As i said in this topic, i have a monte carlo implementation.
I get a cpu and gpu time for serial and parallel execution of function and kernel.
Program run together, first serial and after parallel code.
Then i calculate the efficiency of execution based on thread number.
I’m gating this results:
for 33554432 iterations (with 512 X 65536 in args) and 32 threads per block
i have 1394.07ms for gpu and 6646.00ms for cpu
and efficiency is 14.90%.
If i change the thread per block number, then the efficiency drop to half.
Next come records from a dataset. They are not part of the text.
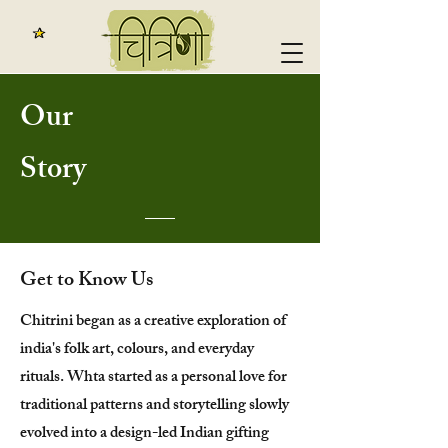
Our
Story
Get to Know Us
Chitrini began as a creative exploration of
india's folk art, colours, and everyday
rituals. Whta started as a personal love for
traditional patterns and storytelling slowly
evolved into a design-led Indian gifting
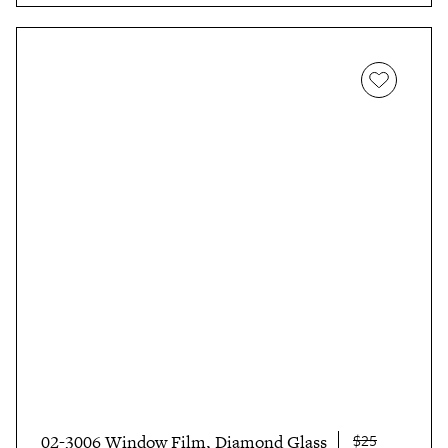
$25
02-3006 Window Film, Diamond Glass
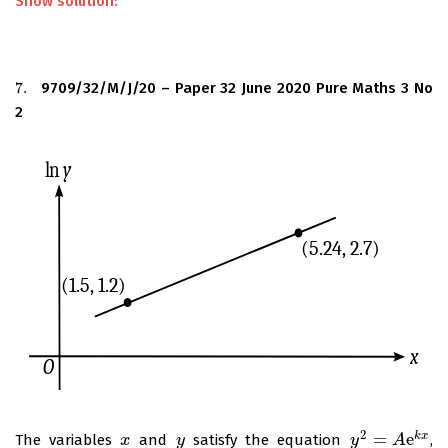
Show solution:
7.
9709/32/M/J/20 – Paper 32 June 2020 Pure Maths 3 No
7.
2
2
=
e
k
x
The variables
and
satisfy the equation
,
x
x
y
y
y
y
2
=
A
e
k
A
x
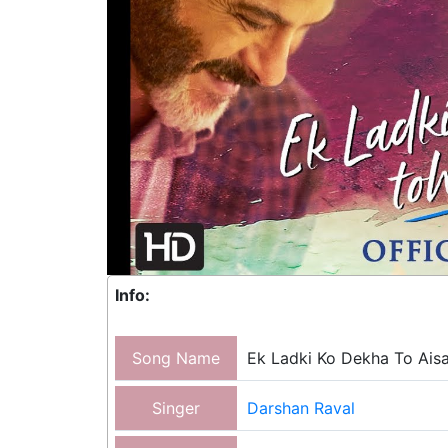
Info:
Song Name
Ek Ladki Ko Dekha To Ais
Singer
Darshan Raval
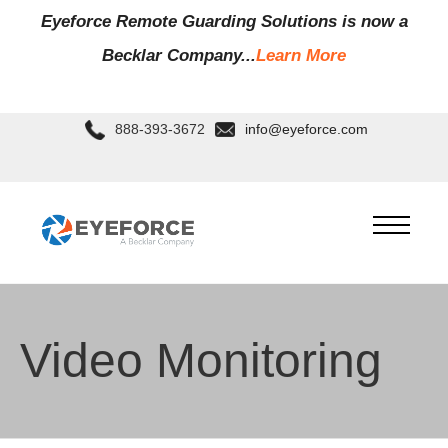
Eyeforce Remote Guarding Soluti
ons is now a
Becklar Company...
Learn More
888-393-3672
info@eyeforce.com
Video Monitoring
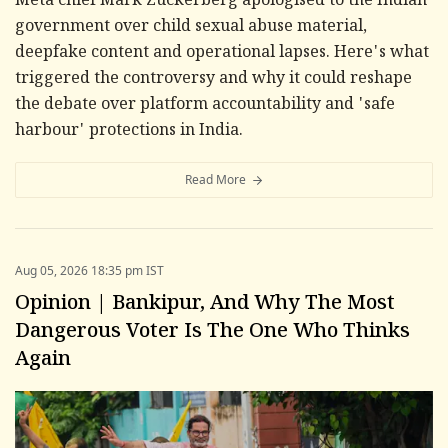
Meta chief Mark Zuckerberg apologised to the Indian
government over child sexual abuse material,
deepfake content and operational lapses. Here's what
triggered the controversy and why it could reshape
the debate over platform accountability and 'safe
harbour' protections in India.
Read More
Aug 05, 2026 18:35 pm IST
Opinion | Bankipur, And Why The Most
Dangerous Voter Is The One Who Thinks
Again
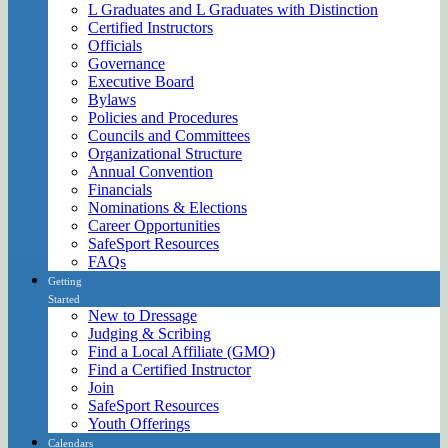
L Graduates and L Graduates with Distinction
Certified Instructors
Officials
Governance
Executive Board
Bylaws
Policies and Procedures
Councils and Committees
Organizational Structure
Annual Convention
Financials
Nominations & Elections
Career Opportunities
SafeSport Resources
FAQs
Getting
Started
New to Dressage
Judging & Scribing
Find a Local Affiliate (GMO)
Find a Certified Instructor
Join
SafeSport Resources
Youth Offerings
Calendars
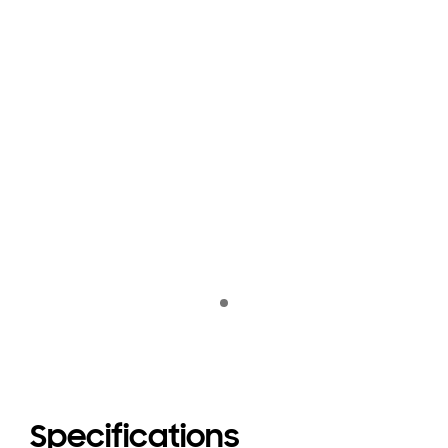
Indicator 1
Specifications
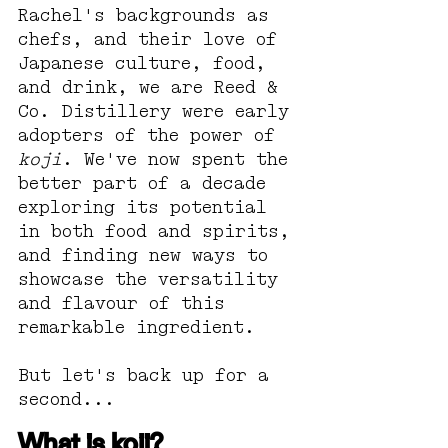
Rachel's backgrounds as 
chefs, and their love of 
Japanese culture, food, 
and drink, we are Reed & 
Co. Distillery were early 
adopters of the power of 
koji
. We've now spent the 
better part of a decade 
exploring its potential 
in both food and spirits, 
and finding new ways to 
showcase the versatility 
and flavour of this 
remarkable ingredient.
But let's back up for a 
second...
What is koji?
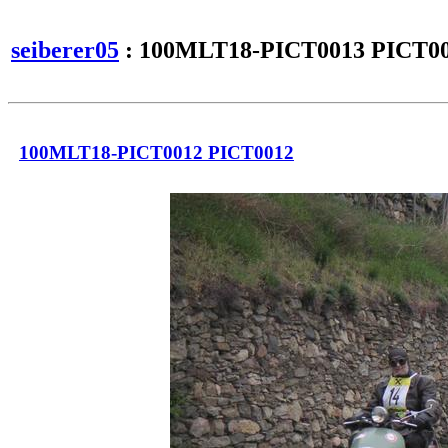
seiberer05
: 100MLT18-PICT0013 PICT0
100MLT18-PICT0012 PICT0012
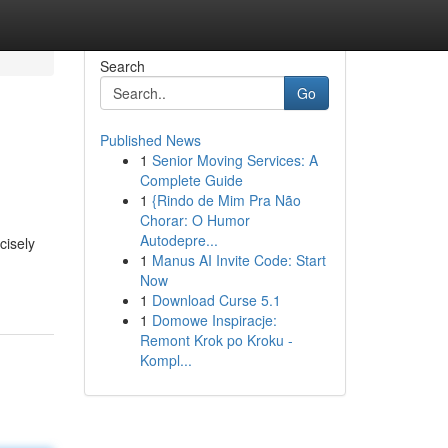
Search
Go
Published News
1
Senior Moving Services: A
Complete Guide
1
{Rindo de Mim Pra Não
Chorar: O Humor
Autodepre...
cisely
1
Manus AI Invite Code: Start
Now
1
Download Curse 5.1
1
Domowe Inspiracje:
Remont Krok po Kroku -
Kompl...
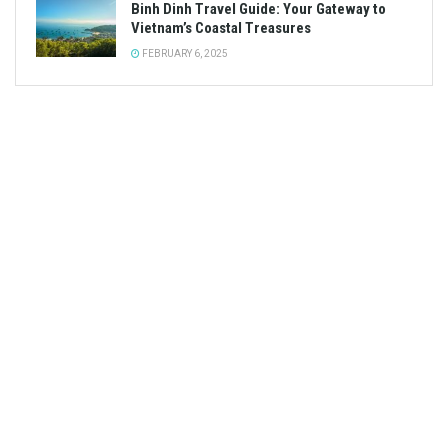
Binh Dinh Travel Guide: Your Gateway to
Vietnam’s Coastal Treasures
FEBRUARY 6, 2025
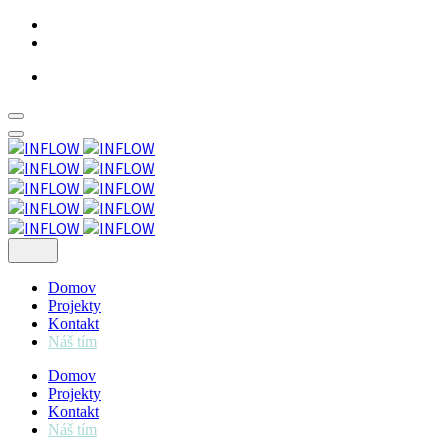
Skip
to
content
Domov
Projekty
Kontakt
Náš tím
Domov
Projekty
Kontakt
Náš tím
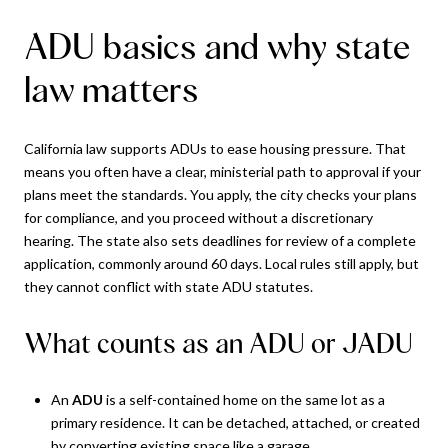
ADU basics and why state
law matters
California law supports ADUs to ease housing pressure. That
means you often have a clear, ministerial path to approval if your
plans meet the standards. You apply, the city checks your plans
for compliance, and you proceed without a discretionary
hearing. The state also sets deadlines for review of a complete
application, commonly around 60 days. Local rules still apply, but
they cannot conflict with state ADU statutes.
What counts as an ADU or JADU
An
ADU
is a self-contained home on the same lot as a
primary residence. It can be detached, attached, or created
by converting existing space like a garage.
I have (thread_per_block, efficiency, gpu_time, cpu_time):
32 | 14.90 | 1394.07 | 6646.00 |
---|---|---|---|
64 | 7.42 | 1399.73 | 6646.00 |
128 | 3.64 | 1427.69 | 6646.00 |
256 | 1.86 | 1395.64 | 6646.00 |
I’m trying to explain why i have better efficiency with 32 threads and why the 256 threads i have the worst, although the gpu time is better than 64 and 128 threads.
I run nvprof for metrics achieved_occupancy, branch_efficiency and warp_execution_efficiency.
The achieved_occupancy increase while the thread number are changing for 32 to 256.
The branch_efficiency and warp_execution_efficiency remaining constant.
How could explain that change in efficiency based on thread per block?